Unlike other varieties of curry a biryani requires very little effort on the part of the chef. Once the pot has entered the oven one is free to go about one’s day. This can be handy, particularly if one is in a rush; is there really much of a difference between a biryani and sticking a bag of chips in the oven? This recipe is truly delicious and if you have never attempted a biryani I urge you to do so. The way the flavours get absorbed into the rice is simply exquisite. Not only this, but since steam is an integral part of the cooking process flavours like cardamom work particularly well and give the dish a delicate fragrance.
What makes this dish particularly significant is the fact that it is the first dish I have cooked in the new kitchen. Not being able to cook for the past two or three weeks has been truly difficult, especially since it played such a major part in my life before the renovation. You have my sincerest apologies for depriving you of a number of delights which would otherwise have found their way onto the blog. Strictly speaking the kitchen is nowhere near finished yet; the cupboard doors are still being screwed on. However, the hob and oven are functioning and my photography table has been de-cluttered, so I’m more than happy.
Sweet Potato and Mushroom Biryani
• 400g basmati rice
• 2 medium sized carrots, roughly diced
• 1 fairly large sweet potato, cubed
• 125g button mushrooms, quartered
• 1 large onion, diced
• 750ml vegetable stock
• 1 tsp ground coriander
• 1 tsp ground cumin
• ½ tsp ground turmeric
• ½ tsp ground ginger
• ½ tsp cayenne pepper
• 1 tsp caraway seeds
• 5-6 cardamom pods
• A few good slugs of oil
• 1 lemon
• A handful of fresh coriander
• Salt and pepper
1. Preheat the oven to 220C. Put the sweet potato chunks into an oven dish, sprinkle them with a little cumin and ground coriander, followed by a little seasoning and oil. Cook them in the oven for around 15 minutes or until they begin to brown.

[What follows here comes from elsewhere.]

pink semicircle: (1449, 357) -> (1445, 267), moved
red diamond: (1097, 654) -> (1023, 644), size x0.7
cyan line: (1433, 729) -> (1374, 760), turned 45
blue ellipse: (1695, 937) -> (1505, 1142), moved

2. While the sweet potato is roasting start toasting the spices in a little oil, omit the cardamom for now. Add the onions and cook for 10 minutes. In a separate pan, fry the mushrooms until they have browned and lost some of their moisture.
3. When the sweet potato is ready tip it, followed by the onions and mushrooms, into a large oven pot. Add the rice, carrots, stock and cardamom pods at this point. Reduce the temperature of the oven to 200C and bake for 30 minutes. By this time the rice should have absorbed all of the stock, but if it isn’t quite tender enough add a little more stock and pop it back in the oven. Serve with a wedge of lemon and a sprinkling of fresh coriander.
Cost: One-pot dishes such as this tend to be extremely heart-warming and filling but also cheap, this biryani is no exception. You’ll find that this pot of food will go very far, yet it will only set you back £2.40. You never know, it may even stretch to five servings if accompanied by naan bread. Enjoy!